The Battle of Women in a Man's World
A T H E N S, Greece, Jan. 17 -- For women in some of the world's staunchly Islamic countries, stonings still happen and they don't have the right to vote to effect change.
In Iran this week, the Supreme Court upheld a death sentence by stoning for a woman convicted of murdering her husband.
She will be buried up to her armpits and stoned, the Iranian news agency reported. However, a quirk of Islamic law says she can go free if she manages to escape while the stoning is taking place.
Fear of Dismemberment, Disenfranchisement
The death sentence by stoning is just one of a number of instances this week that illustrate the state of play for females living under the strict laws of Islam.
On Monday in Saudi Arabia, three people, including a mother and her daughter were beheaded in Saudi Arabia for murder. Decapitation for capital crimes such as murder and adultery in Saudi Arabia are routine.
Public amputations of fingers, hands and sometimes feet are performed in Iran, the Saudi kingdom and by the ruling Taliban in Afghanistan. Strict rules are also applied in Sudan.

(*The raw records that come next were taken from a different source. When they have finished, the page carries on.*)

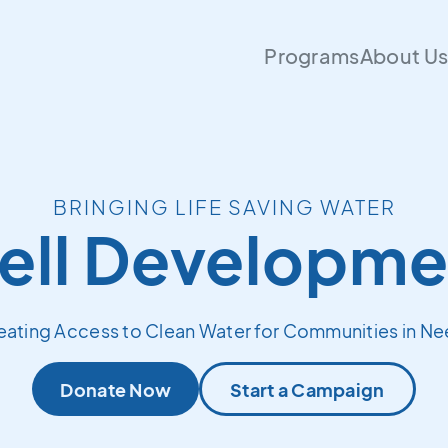
Programs
About U
BRINGING LIFE SAVING WATER
ell Developme
eating Access to Clean Water for Communities in Ne
Donate Now
Start a Campaign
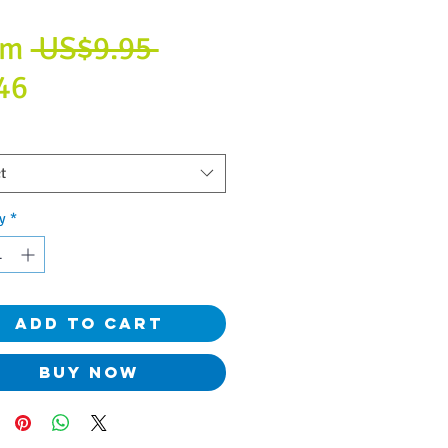
Regular
om
 US$9.95 
Sale
Price
46
Price
t
y
*
Add to Cart
Buy Now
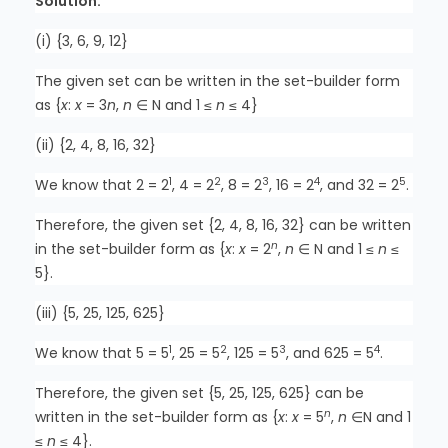
Solution:
(i) {3, 6, 9, 12}
The given set can be written in the set-builder form
as {
x
:
x
= 3
n
,
n
∈ N and 1 ≤
n
≤ 4}
(ii) {2, 4, 8, 16, 32}
1
2
3
4
5
We know that 2 = 2
, 4 = 2
, 8 = 2
, 16 = 2
, and 32 = 2
.
Therefore, the given set {2, 4, 8, 16, 32} can be written
n
in the set-builder form as {
x
:
x
= 2
,
n
∈ N and 1 ≤
n
≤
5}.
(iii) {5, 25, 125, 625}
1
2
3
4
We know that 5 = 5
, 25 = 5
, 125 = 5
, and 625 = 5
.
Therefore, the given set {5, 25, 125, 625} can be
n
written in the set-builder form as {
x
:
x
= 5
,
n
∈N and 1
≤
n
≤ 4}.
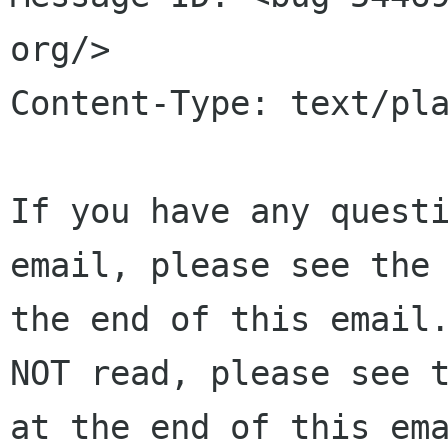
org/>

Content-Type: text/pla
If you have any questi
email, please see the 
the end of this email.
NOT read, please see t
at the end of this ema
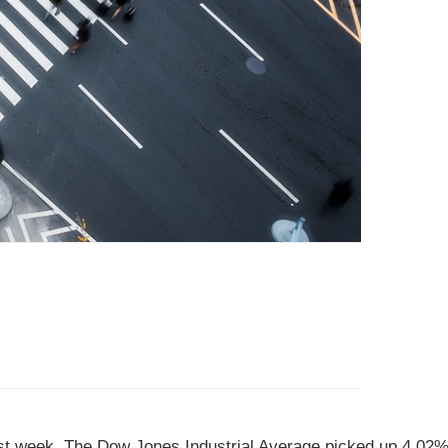
ast week.
The Dow Jones Industrial Average picked up 4.02%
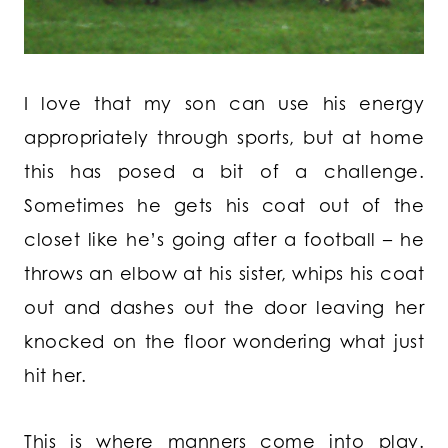
I love that my son can use his energy
appropriately through sports, but at home
this has posed a bit of a challenge.
Sometimes he gets his coat out of the
closet like he’s going after a football – he
throws an elbow at his sister, whips his coat
out and dashes out the door leaving her
knocked on the floor wondering what just
hit her.
This is where manners come into play.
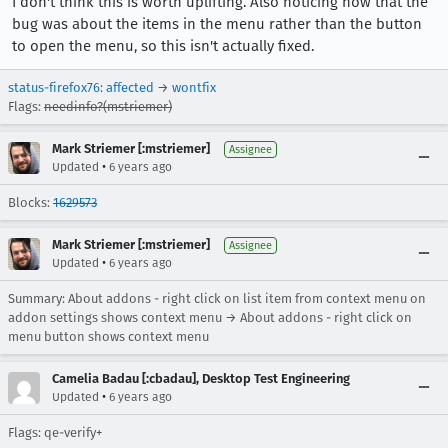
I don't think this is worth uplifting. Also noticing now that the
bug was about the items in the menu rather than the button
to open the menu, so this isn't actually fixed.
status-firefox76
:
affected
→
wontfix
Flags:
needinfo?(mstriemer)
Mark Striemer [:mstriemer]
Assignee
•
Updated
6 years ago
Blocks:
1629573
Mark Striemer [:mstriemer]
Assignee
•
Updated
6 years ago
Summary: About addons - right click on list item from context menu on
addon settings shows context menu → About addons - right click on
menu button shows context menu
Camelia Badau [:cbadau], Desktop Test Engineering
•
Updated
6 years ago
Flags: qe-verify+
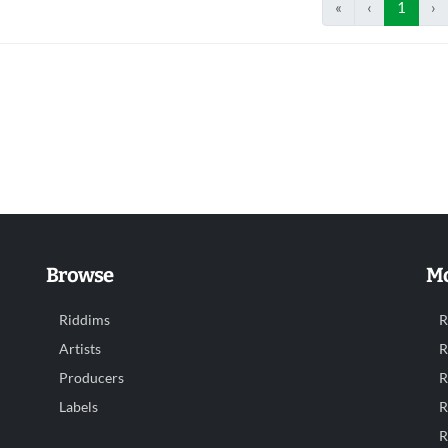
«
‹
1
›
Browse
Mo
Riddims
R
Artists
R
Producers
R
Labels
R
R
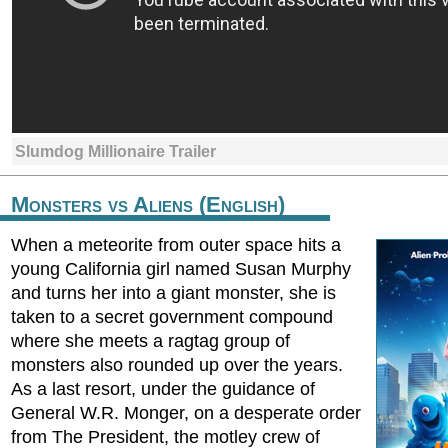
Slumdog Millionaire Trailer
Monsters vs Aliens (English)
When a meteorite from outer space hits a
young California girl named Susan Murphy
and turns her into a giant monster, she is
taken to a secret government compound
where she meets a ragtag group of
monsters also rounded up over the years.
As a last resort, under the guidance of
General W.R. Monger, on a desperate order
from The President, the motley crew of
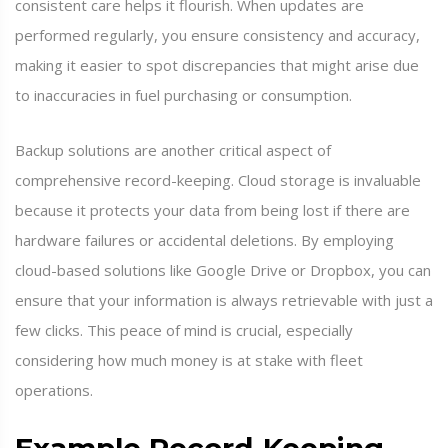
consistent care helps it flourish. When updates are
performed regularly, you ensure consistency and accuracy,
making it easier to spot discrepancies that might arise due
to inaccuracies in fuel purchasing or consumption.
Backup solutions are another critical aspect of
comprehensive record-keeping. Cloud storage is invaluable
because it protects your data from being lost if there are
hardware failures or accidental deletions. By employing
cloud-based solutions like Google Drive or Dropbox, you can
ensure that your information is always retrievable with just a
few clicks. This peace of mind is crucial, especially
considering how much money is at stake with fleet
operations.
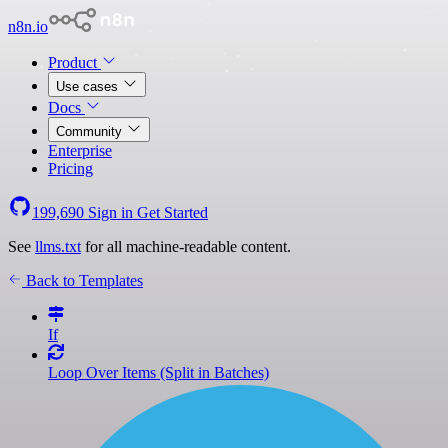
n8n.io
Product
Use cases
Docs
Community
Enterprise
Pricing
199,690
Sign in
Get Started
See
llms.txt
for all machine-readable content.
Back to Templates
If
Loop Over Items (Split in Batches)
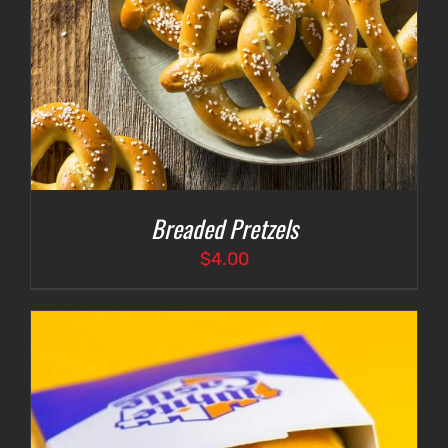
Breaded Pretzels
$
4.00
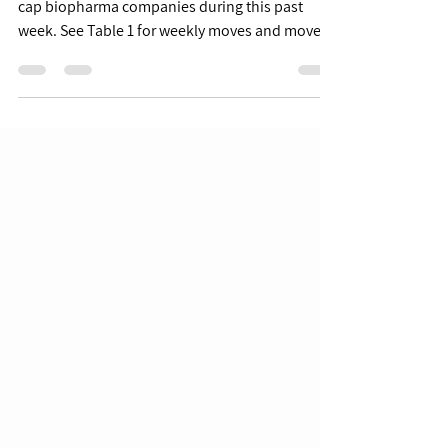
6/10 Week in Review
As we begin June, we review moves from smid-
cap biopharma companies during this past
week. See Table 1 for weekly moves and moves
YTD for...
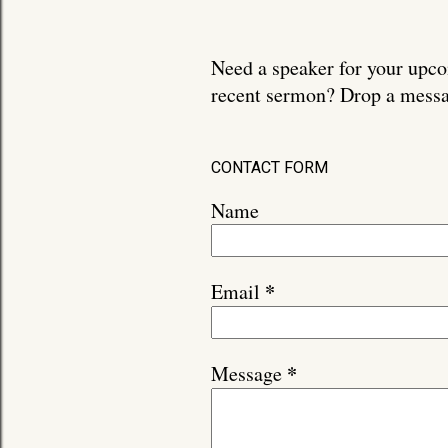
Need a speaker for your upco
recent sermon? Drop a messa
CONTACT FORM
Name
*
Email
*
Message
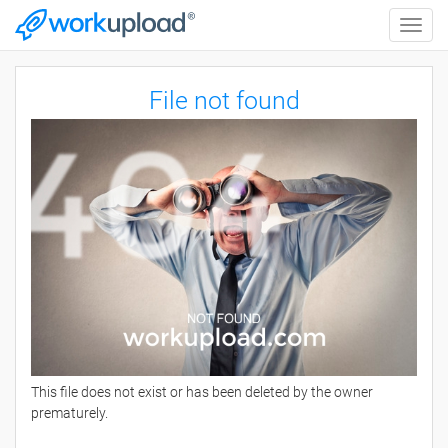
Toggle
naviga
File not found
This file does not exist or has been deleted by the owner
prematurely.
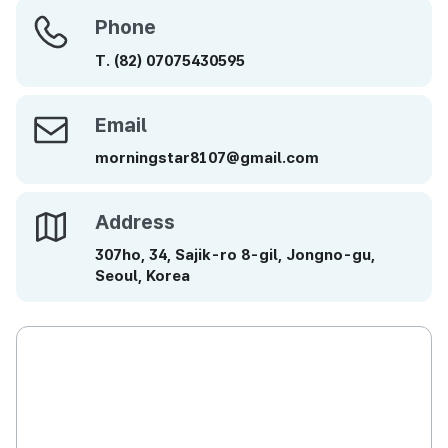
Phone
Phone
T.
(82)
07075430595
Email
Email
morningstar8107@gmail.com
Address
Address
307ho, 34, Sajik-ro 8-gil, Jongno-gu,
Seoul, Korea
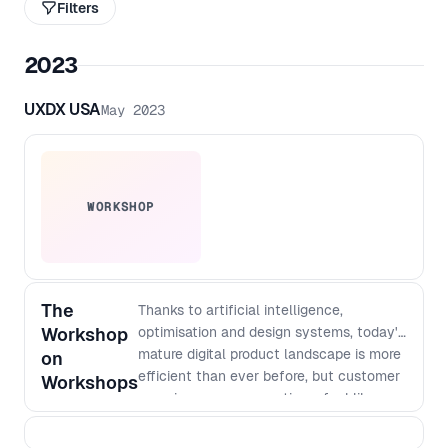
Filters
2023
UXDX USA
May 2023
WORKSHOP
The
Thanks to artificial intelligence,
Workshop
optimisation and design systems, today's
mature digital product landscape is more
on
efficient than ever before, but customer
Workshops
experiences can sometimes feel like
swimming in a sea of sameness.
Organizations that work collaboratively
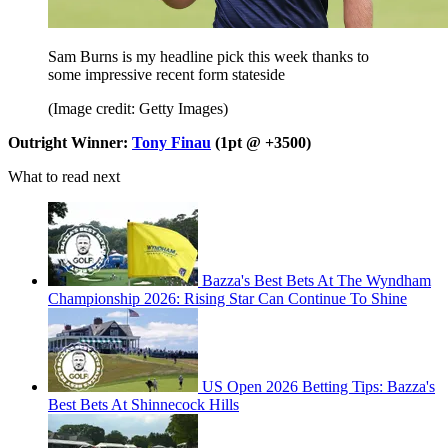
Sam Burns is my headline pick this week thanks to
some impressive recent form stateside
(Image credit: Getty Images)
Outright Winner:
Tony Finau
(1pt @ +3500)
What to read next
Bazza's Best Bets At The Wyndham
Championship 2026: Rising Star Can Continue To Shine
US Open 2026 Betting Tips: Bazza's
Best Bets At Shinnecock Hills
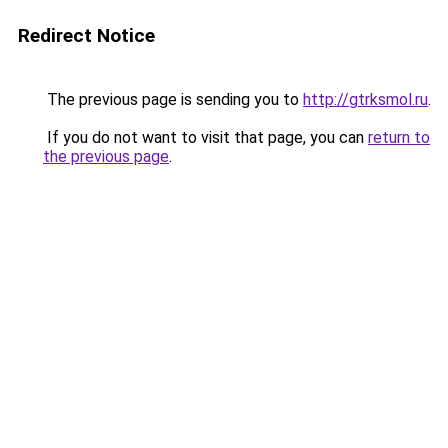
Redirect Notice
The previous page is sending you to
http://gtrksmol.ru
.
If you do not want to visit that page, you can
return to
the previous page
.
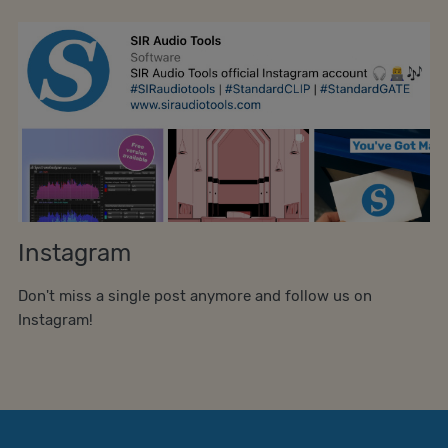
Instagram
Don't miss a single post anymore and follow us on
Instagram!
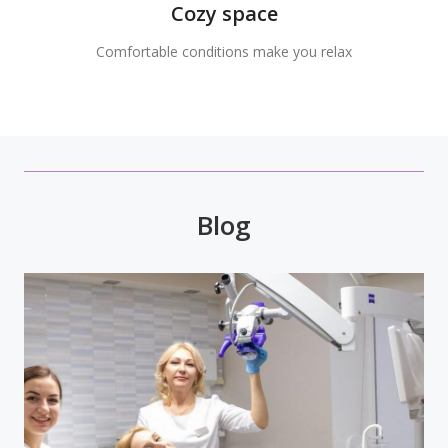
Cozy space
Comfortable conditions make you relax
Blog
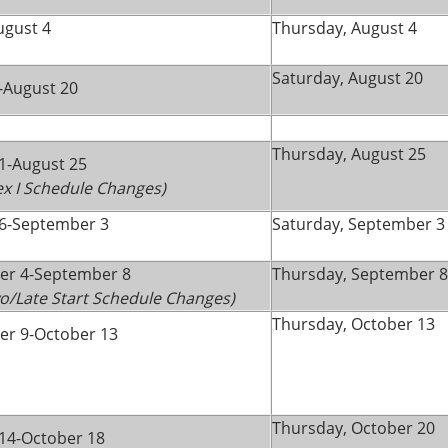
ugust 4
Thursday, August 4
Saturday, August 20
-August 20
Thursday, August 25
1-August 25
lex I Schedule Changes)
6-September 3
Saturday, September 3
er 4-September 8
Thursday, September 8
wo/Late Start Schedule Changes)
Thursday, October 13
r 9-October 13
Thursday, October 20
14-October 18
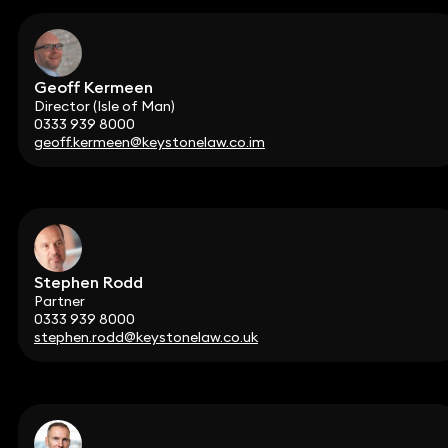
Geoff Kermeen
Director (Isle of Man)
0333 939 8000
geoff.kermeen@keystonelaw.co.im
Stephen Rodd
Partner
0333 939 8000
stephen.rodd@keystonelaw.co.uk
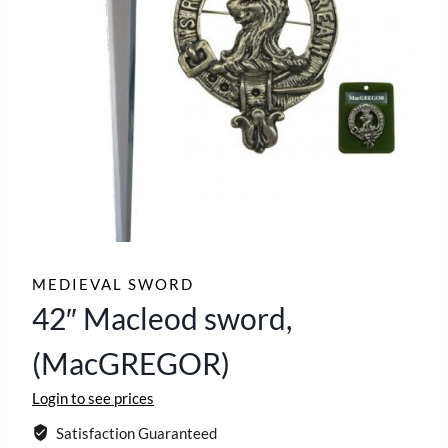
MEDIEVAL SWORD
42″ Macleod sword,
(MacGREGOR)
Login to see prices
Satisfaction Guaranteed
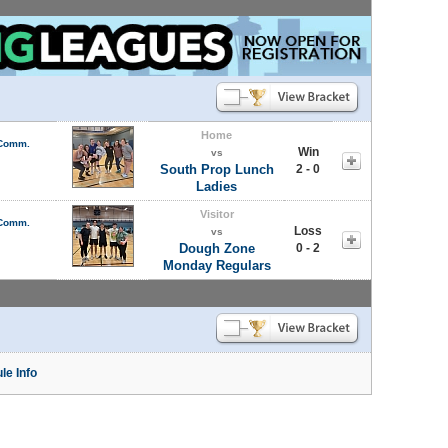
Home
 Comm.
Win
vs
South Prop Lunch
2 - 0
Ladies
Visitor
 Comm.
Loss
vs
Dough Zone
0 - 2
Monday Regulars
le Info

Men also face harsh punishment under Sharia law in countries such as Saudia Arabia and Iran, but sentences delivered by the courts tend to be biased against women.
In Kuwait on Tuesday, amid 10th anniversary celebrations of the U.S.-led attack on Iraqi forces in Kuwait, the Constitutional Court rejected a new bid in a 40-year-old battle to give women the vote.
The plaintiff in the case was a male — Adnan Hussein al-Issa — who sued Kuwait's interior ministry for refusing to write the names of five women, including his own wife, into the parliamentary electoral rolls last year.
He said he had expected the verdict because conservative Islamists "control the government."
The Kuwait News Agency (KUNA) quoted Kuwait's chief justice as stating the decision, by an all-male, five-judge panel, was unanimous.
The same court, the highest in Kuwait, has thrown out four similar pleas filed by female activists who claimed Kuwait's electoral law barring female voting was discriminatory and unconstitutional.